**Required action**
Copy the records exactly. Every line must match.

[Records from a data source]
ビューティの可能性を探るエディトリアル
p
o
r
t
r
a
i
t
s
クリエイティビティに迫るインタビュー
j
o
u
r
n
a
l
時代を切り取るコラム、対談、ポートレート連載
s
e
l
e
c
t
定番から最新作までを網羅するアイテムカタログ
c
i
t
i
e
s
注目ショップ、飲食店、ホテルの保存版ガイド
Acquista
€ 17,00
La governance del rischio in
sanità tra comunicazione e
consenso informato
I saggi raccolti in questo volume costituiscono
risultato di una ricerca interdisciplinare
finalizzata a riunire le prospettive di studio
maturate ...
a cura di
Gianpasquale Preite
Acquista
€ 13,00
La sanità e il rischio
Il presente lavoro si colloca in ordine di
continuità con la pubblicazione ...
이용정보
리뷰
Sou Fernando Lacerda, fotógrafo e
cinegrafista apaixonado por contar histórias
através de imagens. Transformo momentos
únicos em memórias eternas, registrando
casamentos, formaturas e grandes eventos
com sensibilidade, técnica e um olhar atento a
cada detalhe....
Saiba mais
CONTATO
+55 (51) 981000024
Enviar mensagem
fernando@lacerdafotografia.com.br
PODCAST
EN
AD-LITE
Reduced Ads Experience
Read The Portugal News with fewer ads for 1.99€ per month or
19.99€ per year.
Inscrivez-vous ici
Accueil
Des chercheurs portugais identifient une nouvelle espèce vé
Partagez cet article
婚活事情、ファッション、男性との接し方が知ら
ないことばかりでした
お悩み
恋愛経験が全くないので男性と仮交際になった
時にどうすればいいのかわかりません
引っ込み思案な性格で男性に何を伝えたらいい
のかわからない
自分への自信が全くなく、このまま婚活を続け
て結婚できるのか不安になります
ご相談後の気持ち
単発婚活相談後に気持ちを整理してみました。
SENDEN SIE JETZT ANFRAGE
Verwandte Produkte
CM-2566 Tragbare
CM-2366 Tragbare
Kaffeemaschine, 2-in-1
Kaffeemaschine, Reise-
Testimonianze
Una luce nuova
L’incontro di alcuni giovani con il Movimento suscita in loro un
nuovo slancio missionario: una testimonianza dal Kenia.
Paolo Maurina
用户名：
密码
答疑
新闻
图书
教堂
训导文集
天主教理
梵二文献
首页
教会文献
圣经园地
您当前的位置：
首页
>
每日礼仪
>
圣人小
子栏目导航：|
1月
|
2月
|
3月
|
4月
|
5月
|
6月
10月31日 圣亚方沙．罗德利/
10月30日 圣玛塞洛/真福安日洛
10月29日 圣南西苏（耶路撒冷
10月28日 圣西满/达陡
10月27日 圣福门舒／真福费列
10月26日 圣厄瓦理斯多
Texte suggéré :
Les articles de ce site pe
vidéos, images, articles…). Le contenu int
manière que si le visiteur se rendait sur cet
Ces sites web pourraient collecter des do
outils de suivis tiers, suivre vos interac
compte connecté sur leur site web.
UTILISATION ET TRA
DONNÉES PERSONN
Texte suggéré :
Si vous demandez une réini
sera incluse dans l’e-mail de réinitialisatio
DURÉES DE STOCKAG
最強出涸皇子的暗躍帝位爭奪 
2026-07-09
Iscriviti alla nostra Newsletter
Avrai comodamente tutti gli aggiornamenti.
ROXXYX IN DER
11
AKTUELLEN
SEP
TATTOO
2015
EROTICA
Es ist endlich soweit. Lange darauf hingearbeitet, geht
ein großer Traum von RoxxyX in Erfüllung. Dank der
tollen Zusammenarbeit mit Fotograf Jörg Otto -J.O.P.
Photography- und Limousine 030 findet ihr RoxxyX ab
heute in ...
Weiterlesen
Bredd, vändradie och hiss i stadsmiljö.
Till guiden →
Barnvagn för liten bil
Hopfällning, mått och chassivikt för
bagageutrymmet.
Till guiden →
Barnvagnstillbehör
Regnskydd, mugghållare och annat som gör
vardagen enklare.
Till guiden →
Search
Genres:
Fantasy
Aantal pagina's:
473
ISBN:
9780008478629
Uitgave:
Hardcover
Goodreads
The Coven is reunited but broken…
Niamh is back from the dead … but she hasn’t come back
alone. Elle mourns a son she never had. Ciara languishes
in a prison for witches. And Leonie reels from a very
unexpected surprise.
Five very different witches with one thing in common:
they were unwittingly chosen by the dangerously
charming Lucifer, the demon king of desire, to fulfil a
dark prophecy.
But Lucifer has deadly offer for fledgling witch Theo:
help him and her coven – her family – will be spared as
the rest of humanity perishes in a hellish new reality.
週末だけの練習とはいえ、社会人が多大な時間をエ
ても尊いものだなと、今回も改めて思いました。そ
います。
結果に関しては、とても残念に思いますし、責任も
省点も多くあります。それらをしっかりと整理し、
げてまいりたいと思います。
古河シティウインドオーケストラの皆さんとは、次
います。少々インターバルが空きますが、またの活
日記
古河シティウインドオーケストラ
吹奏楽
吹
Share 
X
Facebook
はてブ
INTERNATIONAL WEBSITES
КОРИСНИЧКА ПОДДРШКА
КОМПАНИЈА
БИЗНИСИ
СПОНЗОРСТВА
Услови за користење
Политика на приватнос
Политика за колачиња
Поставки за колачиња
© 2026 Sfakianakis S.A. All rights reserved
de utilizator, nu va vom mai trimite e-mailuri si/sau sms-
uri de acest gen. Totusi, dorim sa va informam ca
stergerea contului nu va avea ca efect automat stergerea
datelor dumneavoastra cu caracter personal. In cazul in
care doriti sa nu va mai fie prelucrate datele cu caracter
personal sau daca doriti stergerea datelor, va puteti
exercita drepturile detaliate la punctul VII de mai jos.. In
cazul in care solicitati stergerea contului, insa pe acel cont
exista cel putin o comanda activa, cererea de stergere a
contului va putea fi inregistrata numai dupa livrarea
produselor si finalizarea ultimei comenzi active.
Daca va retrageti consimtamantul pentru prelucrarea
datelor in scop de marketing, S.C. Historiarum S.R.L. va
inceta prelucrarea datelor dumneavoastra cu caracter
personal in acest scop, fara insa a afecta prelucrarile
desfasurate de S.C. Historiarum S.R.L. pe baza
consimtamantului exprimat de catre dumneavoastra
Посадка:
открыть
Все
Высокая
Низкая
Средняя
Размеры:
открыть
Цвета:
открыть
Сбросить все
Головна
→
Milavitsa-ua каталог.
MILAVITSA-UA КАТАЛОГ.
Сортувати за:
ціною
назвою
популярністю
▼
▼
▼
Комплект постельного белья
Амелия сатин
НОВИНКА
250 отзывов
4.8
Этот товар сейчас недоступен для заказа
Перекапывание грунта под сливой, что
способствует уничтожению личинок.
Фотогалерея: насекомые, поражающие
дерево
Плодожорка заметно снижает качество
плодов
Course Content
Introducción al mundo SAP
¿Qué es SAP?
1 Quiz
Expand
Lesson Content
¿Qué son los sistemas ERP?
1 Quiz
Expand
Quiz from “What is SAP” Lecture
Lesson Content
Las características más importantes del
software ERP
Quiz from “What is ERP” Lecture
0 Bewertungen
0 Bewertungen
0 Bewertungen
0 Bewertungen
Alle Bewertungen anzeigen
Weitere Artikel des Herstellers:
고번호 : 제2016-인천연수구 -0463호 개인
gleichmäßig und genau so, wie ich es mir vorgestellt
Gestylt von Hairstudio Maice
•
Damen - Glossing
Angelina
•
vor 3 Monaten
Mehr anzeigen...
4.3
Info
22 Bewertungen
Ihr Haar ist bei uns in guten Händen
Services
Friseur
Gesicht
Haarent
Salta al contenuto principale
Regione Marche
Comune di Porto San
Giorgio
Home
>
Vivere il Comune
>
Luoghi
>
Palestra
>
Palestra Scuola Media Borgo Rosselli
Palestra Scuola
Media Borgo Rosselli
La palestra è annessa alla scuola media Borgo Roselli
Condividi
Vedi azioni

**Exercise solution**
ビューティの可能性を探るエディトリアル
p
o
r
t
r
a
i
t
s
クリエイティビティに迫るインタビュー
j
o
u
r
n
a
l
時代を切り取るコラム、対談、ポートレート連載
s
e
l
e
c
t
定番から最新作までを網羅するアイテムカタログ
c
i
t
i
e
s
注目ショップ、飲食店、ホテルの保存版ガイド
Acquista
€ 17,00
La governance del rischio in
sanità tra comunicazione e
consenso informato
I saggi raccolti in questo volume costituiscono
risultato di una ricerca interdisciplinare
finalizzata a riunire le prospettive di studio
maturate ...
a cura di
Gianpasquale Preite
Acquista
€ 13,00
La sanità e il rischio
Il presente lavoro si colloca in ordine di
continuità con la pubblicazione ...
이용정보
리뷰
Sou Fernando Lacerda, fotógrafo e
cinegrafista apaixonado por contar histórias
através de imagens. Transformo momentos
únicos em memórias eternas, registrando
casamentos, formaturas e grandes eventos
com sensibilidade, técnica e um olhar atento a
cada detalhe....
Saiba mais
CONTATO
+55 (51) 981000024
Enviar mensagem
fernando@lacerdafotografia.com.br
PODCAST
EN
AD-LITE
Reduced Ads Experience
Read The Portugal News with fewer ads for 1.99€ per month or
19.99€ per year.
Inscrivez-vous ici
Accueil
Des chercheurs portugais identifient une nouvelle espèce vé
Partagez cet article
婚活事情、ファッション、男性との接し方が知ら
ないことばかりでした
お悩み
恋愛経験が全くないので男性と仮交際になった
時にどうすればいいのかわかりません
引っ込み思案な性格で男性に何を伝えたらいい
のかわからない
自分への自信が全くなく、このまま婚活を続け
て結婚できるのか不安になります
ご相談後の気持ち
単発婚活相談後に気持ちを整理してみました。
SENDEN SIE JETZT ANFRAGE
Verwandte Produkte
CM-2566 Tragbare
CM-2366 Tragbare
Kaffeemaschine, 2-in-1
Kaffeemaschine, Reise-
Testimonianze
Una luce nuova
L’incontro di alcuni giovani con il Movimento suscita in loro un
nuovo slancio missionario: una testimonianza dal Kenia.
Paolo Maurina
用户名：
密码
答疑
新闻
图书
教堂
训导文集
天主教理
梵二文献
首页
教会文献
圣经园地
您当前的位置：
首页
>
每日礼仪
>
圣人小
子栏目导航：|
1月
|
2月
|
3月
|
4月
|
5月
|
6月
10月31日 圣亚方沙．罗德利/
10月30日 圣玛塞洛/真福安日洛
10月29日 圣南西苏（耶路撒冷
10月28日 圣西满/达陡
10月27日 圣福门舒／真福费列
10月26日 圣厄瓦理斯多
Texte suggéré :
Les articles de ce site pe
vidéos, images, articles…). Le contenu int
manière que si le visiteur se rendait sur cet
Ces sites web pourraient collecter des do
outils de suivis tiers, suivre vos interac
compte connecté sur leur site web.
UTILISATION ET TRA
DONNÉES PERSONN
Texte suggéré :
Si vous demandez une réini
sera incluse dans l’e-mail de réinitialisatio
DURÉES DE STOCKAG
最強出涸皇子的暗躍帝位爭奪 
2026-07-09
Iscriviti alla nostra Newsletter
Avrai comodamente tutti gli aggiornamenti.
ROXXYX IN DER
11
AKTUELLEN
SEP
TATTOO
2015
EROTICA
Es ist endlich soweit. Lange darauf hingearbeitet, geht
ein großer Traum von RoxxyX in Erfüllung. Dank der
tollen Zusammenarbeit mit Fotograf Jörg Otto -J.O.P.
Photography- und Limousine 030 findet ihr RoxxyX ab
heute in ...
Weiterlesen
Bredd, vändradie och hiss i stadsmiljö.
Till guiden →
Barnvagn för liten bil
Hopfällning, mått och chassivikt för
bagageutrymmet.
Till guiden →
Barnvagnstillbehör
Regnskydd, mugghållare och annat som gör
vardagen enklare.
Till guiden →
Search
Genres:
Fantasy
Aantal pagina's:
473
ISBN:
9780008478629
Uitgave:
Hardcover
Goodreads
The Coven is reunited but broken…
Niamh is back from the dead … but she hasn’t come back
alone. Elle mourns a son she never had. Ciara languishes
in a prison for witches. And Leonie reels from a very
unexpected surprise.
Five very different witches with one thing in common:
they were unwittingly chosen by the dangerously
charming Lucifer, the demon king of desire, to fulfil a
dark prophecy.
But Lucifer has deadly offer for fledgling witch Theo:
help him and her coven – her family – will be spared as
the rest of humanity perishes in a hellish new reality.
週末だけの練習とはいえ、社会人が多大な時間をエ
ても尊いものだなと、今回も改めて思いました。そ
います。
結果に関しては、とても残念に思いますし、責任も
省点も多くあります。それらをしっかりと整理し、
げてまいりたいと思います。
古河シティウインドオーケストラの皆さんとは、次
います。少々インターバルが空きますが、またの活
日記
古河シティウインドオーケストラ
吹奏楽
吹
Share 
X
Facebook
はてブ
INTERNATIONAL WEBSITES
КОРИСНИЧКА ПОДДРШКА
КОМПАНИЈА
БИЗНИСИ
СПОНЗОРСТВА
Услови за користење
Политика на приватнос
Политика за колачиња
Поставки за колачиња
© 2026 Sfakianakis S.A. All rights reserved
de utilizator, nu va vom mai trimite e-mailuri si/sau sms-
uri de acest gen. Totusi, dorim sa va informam ca
stergerea contului nu va avea ca efect automat stergerea
datelor dumneavoastra cu caracter personal. In cazul in
care doriti sa nu va mai fie prelucrate datele cu caracter
personal sau daca doriti stergerea datelor, va puteti
exercita drepturile detaliate la punctul VII de mai jos.. In
cazul in care solicitati stergerea contului, insa pe acel cont
exista cel putin o comanda activa, cererea de stergere a
contului va putea fi inregistrata numai dupa livrarea
produselor si finalizarea ultimei comenzi active.
Daca va retrageti consimtamantul pentru prelucrarea
datelor in scop de marketing, S.C. Historiarum S.R.L. va
inceta prelucrarea datelor dumneavoastra cu caracter
personal in acest scop, fara insa a afecta prelucrarile
desfasurate de S.C. Historiarum S.R.L. pe baza
consimtamantului exprimat de catre dumneavoastra
Посадка:
открыть
Все
Высокая
Низкая
Средняя
Размеры:
открыть
Цвета:
открыть
Сбросить все
Головна
→
Milavitsa-ua каталог.
MILAVITSA-UA КАТАЛОГ.
Сортувати за:
ціною
назвою
популярністю
▼
▼
▼
Комплект постельного белья
Амелия сатин
НОВИНКА
250 отзывов
4.8
Этот товар сейчас недоступен для заказа
Перекапывание грунта под сливой, что
способствует уничтожению личинок.
Фотогалерея: насекомые, поражающие
дерево
Плодожорка заметно снижает качество
плодов
Course Content
Introducción al mundo SAP
¿Qué es SAP?
1 Quiz
Expand
Lesson Content
¿Qué son los sistemas ERP?
1 Quiz
Expand
Quiz from “What is SAP” Lecture
Lesson Content
Las características más importantes del
software ERP
Quiz from “What is ERP” Lecture
0 Bewertungen
0 Bewertungen
0 Bewertungen
0 Bewertungen
Alle Bewertungen anzeigen
Weitere Artikel des Herstellers:
고번호 : 제2016-인천연수구 -0463호 개인
gleichmäßig und genau so, wie ich es mir vorgestellt
Gestylt von Hairstudio Maice
•
Damen - Glossing
Angelina
•
vor 3 Monaten
Mehr anzeigen...
4.3
Info
22 Bewertungen
Ihr Haar ist bei uns in guten Händen
Services
Friseur
Gesicht
Haarent
Salta al contenuto principale
Regione Marche
Comune di Porto San
Giorgio
Home
>
Vivere il Comune
>
Luoghi
>
Palestra
>
Palestra Scuola Media Borgo Rosselli
Palestra Scuola
Media Borgo Rosselli
La palestra è annessa alla scuola media Borgo Roselli
Condividi
Vedi azioni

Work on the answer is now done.